Ego: Maybe there should be a different name, then. You
can't be a real designer unless you have a design degree. Maybe
those with degrees should make degrees more significant.
Devil: You already do this to an extent by employment
requirements. Academic posts require a degree. Larger firms require
degrees, experience, a certain skill set for a certain job.
EGO: Then where did these self-taught amateurs come from?
How do they survive?
DEVIL: Blame the desktop computer for enabling the amateur
designer. Blame the small business for relying on the amateur
designer. Blame the market, basically, for creating the technology
and the incentives that give rise to the amateur designer.
Ego: Exactly. Amateur designers take work that
professionals should be doing, and we'd be doing it better.
Devil: Amateur designers often do work that
professional designers don't want to do because the work pays
peanuts. And, let me tell you, one thing amateur designers struggle
to do at this level is to educate these smaller clients about what
design is and why they need it. This is thankless and unrewarding
work. Hours, days, weeks later, the amateur designer may be left
without even a measly business card to design. Quite frankly, you
don't want this heartache. A more interesting question is how many
degreed designers you need at a particular design firm. Can you get
away with hiring non-degreed designers for certain kinds of work?
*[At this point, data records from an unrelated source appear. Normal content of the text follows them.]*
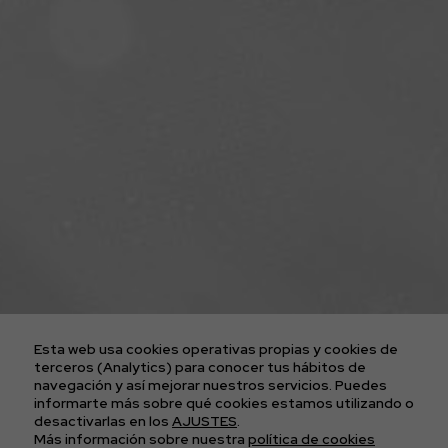
ENTRADAS CONCIERTOS
LA AGENCIA
PLATAFORMA D2FY
BLOG
PROYECTOS
CONTACTO
AVISO LEGAL
POLÍTICA DE COOKIES
POLÍTICA DE PRIVACIDAD
Esta web usa cookies operativas propias y cookies de
CONDICIONES GENERALES DE LAS ENTRADAS
terceros (Analytics) para conocer tus hábitos de
navegación y así mejorar nuestros servicios. Puedes
informarte más sobre qué cookies estamos utilizando o
APÚNTATE A
desactivarlas en los
AJUSTES
.
Más información sobre nuestra
política de cookies
NUESTRA NEWS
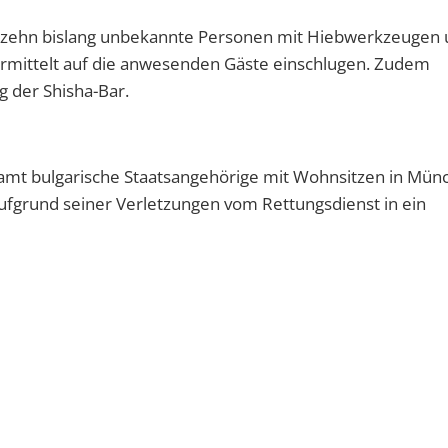
s zehn bislang unbekannte Personen mit Hiebwerkzeugen
ermittelt auf die anwesenden Gäste einschlugen. Zudem
g der Shisha-Bar.
esamt bulgarische Staatsangehörige mit Wohnsitzen in Mün
 aufgrund seiner Verletzungen vom Rettungsdienst in ein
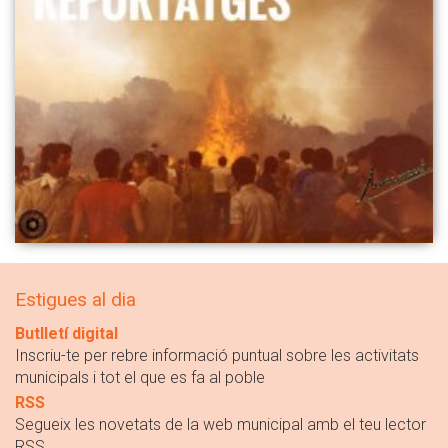
Estigues al dia
Butlletí digital
Inscriu-te per rebre informació puntual sobre les activitats
municipals i tot el que es fa al poble
RSS
Segueix les novetats de la web municipal amb el teu lector
RSS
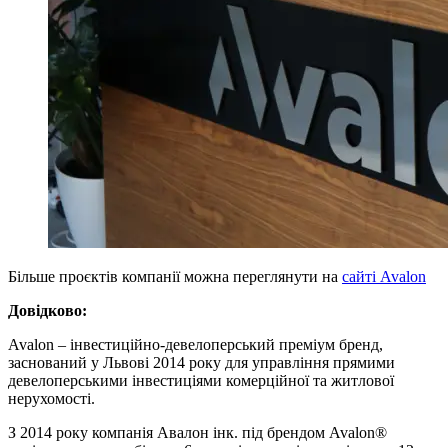
Більше проєктів компанії можна переглянути на
сайті Avalon
Довідково:
Avalon – інвестиційно-девелоперський преміум бренд,
заснований у Львові 2014 року для управління прямими
девелоперськими інвестиціями комерційної та житлової
нерухомості.
З 2014 року компанія Авалон інк. під брендом Avalon®️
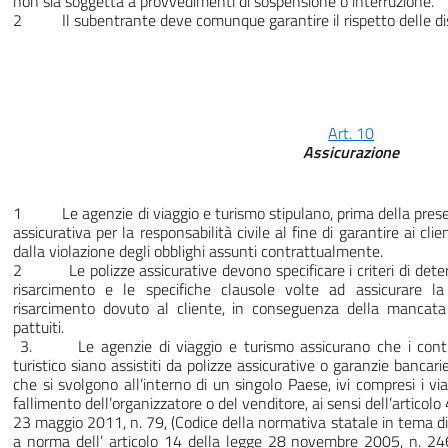
non sia soggetta a provvedimenti di sospensione o interruzione.
2 Il subentrante deve comunque garantire il rispetto delle dispo
Art. 10
Assicurazione
1 Le agenzie di viaggio e turismo stipulano, prima della presen
assicurativa per la responsabilità civile al fine di garantire ai clie
dalla violazione degli obblighi assunti contrattualmente.
2 Le polizze assicurative devono specificare i criteri di deter
risarcimento e le specifiche clausole volte ad assicurare l
risarcimento dovuto al cliente, in conseguenza della mancata 
pattuiti.
3. Le agenzie di viaggio e turismo assicurano che i contrat
turistico siano assistiti da polizze assicurative o garanzie bancarie 
che si svolgono all’interno di un singolo Paese, ivi compresi i viag
fallimento dell’organizzatore o del venditore, ai sensi dell’articolo 
23 maggio 2011, n. 79, (Codice della normativa statale in tema d
a norma dell’ articolo 14 della legge 28 novembre 2005, n. 246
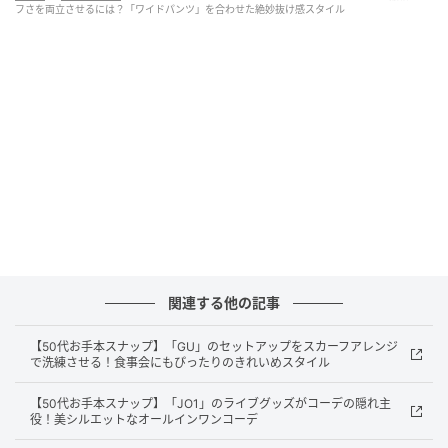
フさを両立させるには？「ワイドパンツ」を合わせた絶妙抜け感スタイル
ます」
関連する他の記事
【50代お手本スナップ】「GU」のセットアップをスカーフアレンジ
で洗練させる！食事会にもぴったりのきれいめスタイル
【50代お手本スナップ】「JO1」のライブグッズがコーデの隠れ主
役！美シルエットなオールインワンコーデ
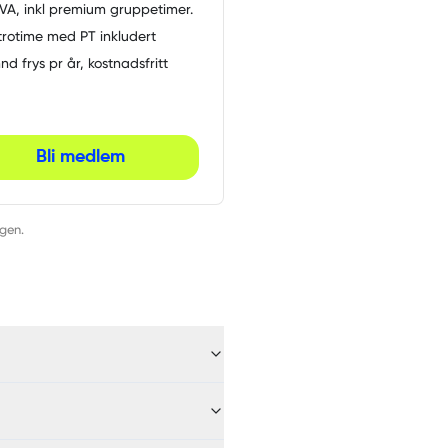
A, inkl premium gruppetimer.
ntrotime med PT inkludert
nd frys pr år, kostnadsfritt
Bli medlem
ngen.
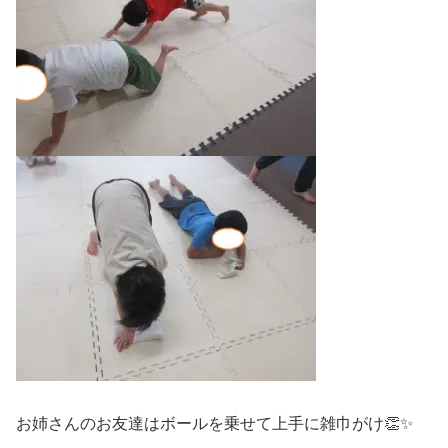
お姉さんのお友達はボールを乗せて上手に雑巾がけ👏✨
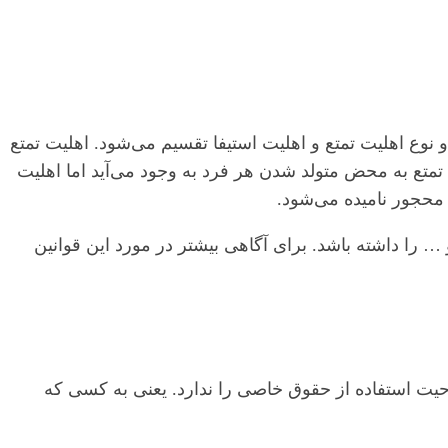
دو نوع اهلیت تمتع و اهلیت استیفا تقسیم می‌شود. اهلیت تمتع
ت تمتع به محض متولد شدن هر فرد به وجود می‌آید اما اهلیت
 محجور نامیده می‌شود.
 را داشته باشد. برای آگاهی بیشتر در مورد این قوانین
حیت استفاده از حقوق خاصی را ندارد. یعنی به کسی که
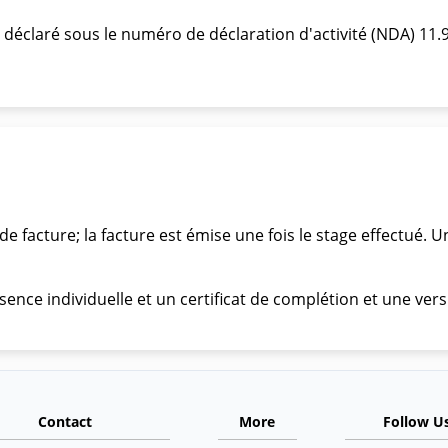
claré sous le numéro de déclaration d'activité (NDA) 11.92.
e facture; la facture est émise une fois le stage effectué. U
sence individuelle et un certificat de complétion et une ve
Contact
More
Follow U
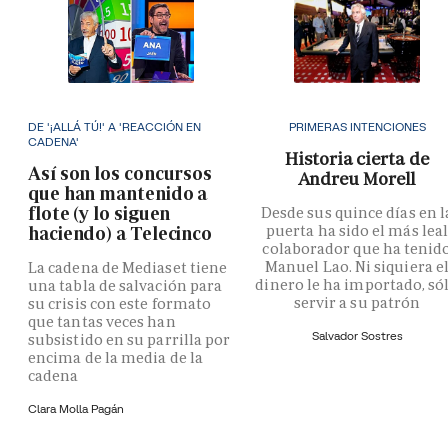
DE '¡ALLÁ TÚ!' A 'REACCIÓN EN
PRIMERAS INTENCIONES
CADENA'
Historia cierta de
Así son los concursos
Andreu Morell
que han mantenido a
flote (y lo siguen
Desde sus quince días en l
puerta ha sido el más lea
haciendo) a Telecinco
colaborador que ha tenid
Manuel Lao. Ni siquiera e
La cadena de Mediaset tiene
dinero le ha importado, só
una tabla de salvación para
servir a su patrón
su crisis con este formato
que tantas veces han
Salvador Sostres
subsistido en su parrilla por
encima de la media de la
cadena
Clara Molla Pagán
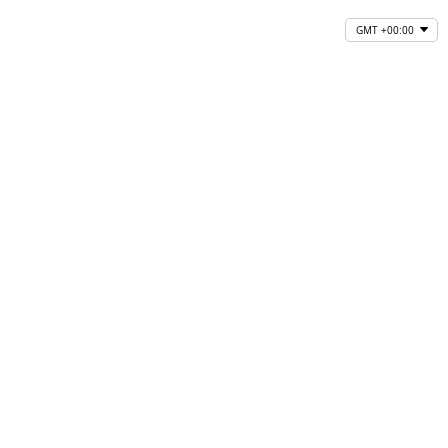
GMT +00:00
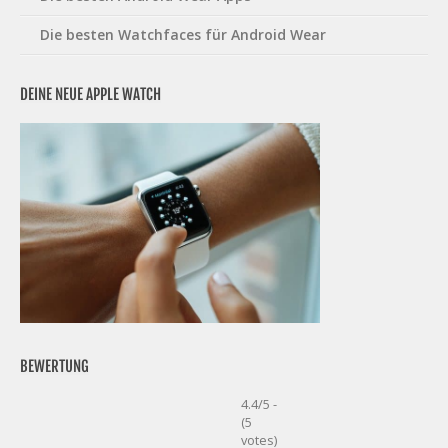
Die besten Watchfaces für Android Wear
DEINE NEUE APPLE WATCH
BEWERTUNG
4.4/5 -
(5
votes)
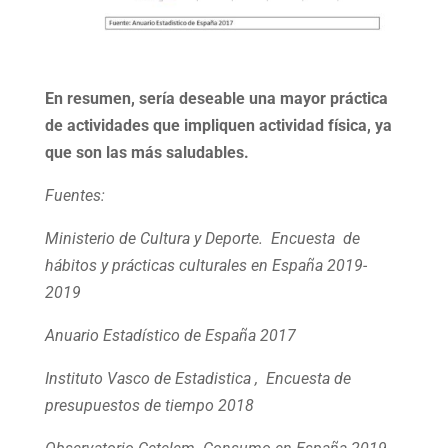
En resumen, sería deseable una mayor práctica
de actividades que impliquen actividad física, ya
que son las más saludables.
Fuentes:
Ministerio de Cultura y Deporte. Encuesta de
hábitos y prácticas culturales en España 2019-
2019
Anuario Estadístico de España 2017
Instituto Vasco de Estadistica , Encuesta de
presupuestos de tiempo 2018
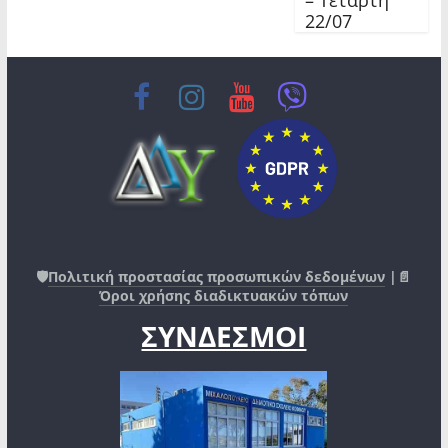
22/07
🛡️
Πολιτική προστασίας προσωπικών δεδομένων
|📄
Όροι χρήσης διαδικτυακών τόπων
ΣΥΝΔΕΣΜΟΙ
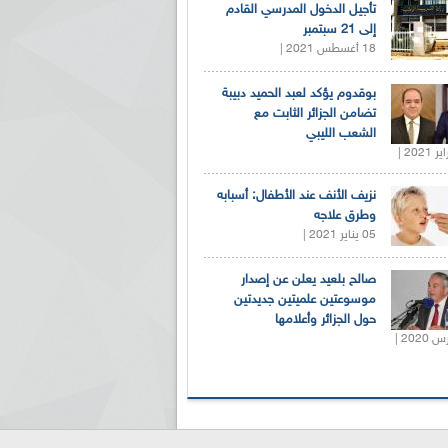
تأجيل الدخول المدرسي القادم
إلى 21 سبتمبر
18 أغسطس 2021 |
بوقدوم يؤكد لعبد الحميد دبيبة
تضامن الجزائر الثابت مع
الشعب الليبي
نزيف الأنف عند الأطفال: أسبابه
وطرق علاجه
05 يناير 2021 |
صالح بلعيد يعلن عن إصدار
موسوعتين علميتين جديدتين
حول الجزائر وأعلامها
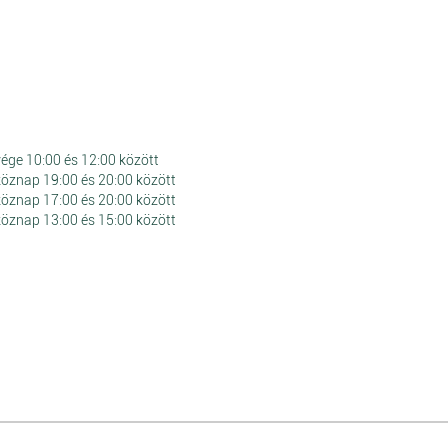
vége 10:00 és 12:00 között
köznap 19:00 és 20:00 között
köznap 17:00 és 20:00 között
köznap 13:00 és 15:00 között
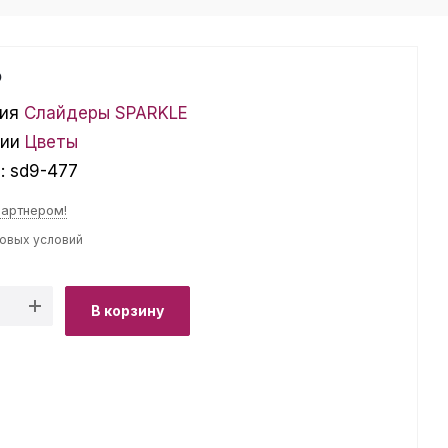
₽
ия
Слайдеры SPARKLE
ции
Цветы
л:
sd9-477
партнером!
товых условий
В корзину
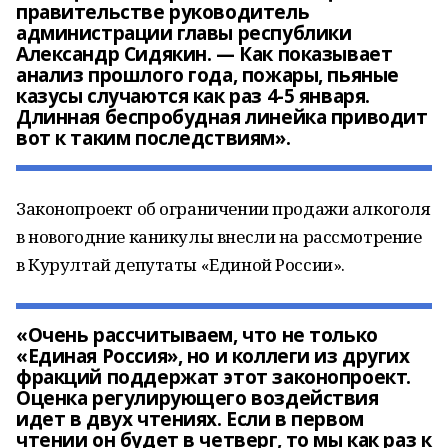
правительстве руководитель
администрации главы республики
Александр Сидякин. — Как показывает
анализ прошлого года, пожары, пьяные
казусы случаются как раз 4-5 января.
Длинная беспробудная линейка приводит
вот к таким последствиям».
Законопроект об ограничении продажи алкоголя
в новогодние каникулы внесли на рассмотрение
в Курултай депутаты «Единой России».
«Очень рассчитываем, что не только
«Единая Россия», но и коллеги из других
фракций поддержат этот законопроект.
Оценка регулирующего воздействия
идет в двух чтениях. Если в первом
чтении он будет в четверг, то мы как раз к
Web designers must perennially update their skills by attending the
latest software seminars. It's possible firms don't need that many
degreed designers.
Ego: I shouldn't have to compete against those who don't
have to pay off student loans.
Devil: Parents can subsidize design students as
easily as design amateurs. Design students who graduate debt-free
are as entitled to their degrees as anyone else.
Ego: But amateurs haven't committed to the craft like we
have. They're just dipping their toes. They're not serious. They
can walk away at any time. They haven't suffered!
Devil: You can walk away, too. Times are tough. Everyone's
fighting for jobs, especially in the world of graphic design, in
which expensive print and collateral projects are first on the
block for cost-cutting. A personal note: I went to law school, and
I'm still paying off the loans. I have a degree and a state-bar
membership, neither of which I use, which is like buying a very
expensive holster for a gun you never intend to acquire, let alone
fire. No one sympathizes with the devil. I understand that. Still,
my desire does not depend on a degree. I wanted to learn design,
and I have begun the long process of self-education (or maybe I
should call it “self-motivated education”) and will continue to
learn what I can. My legal education, on the other hand, stopped
after I passed the bar exam. The degree is a proxy indicator of
commitment, but not the thing itself. Desire, devotion,
performance, production: look to the worker and to the work, not to
the credentials on the door, for evidence of seriousness.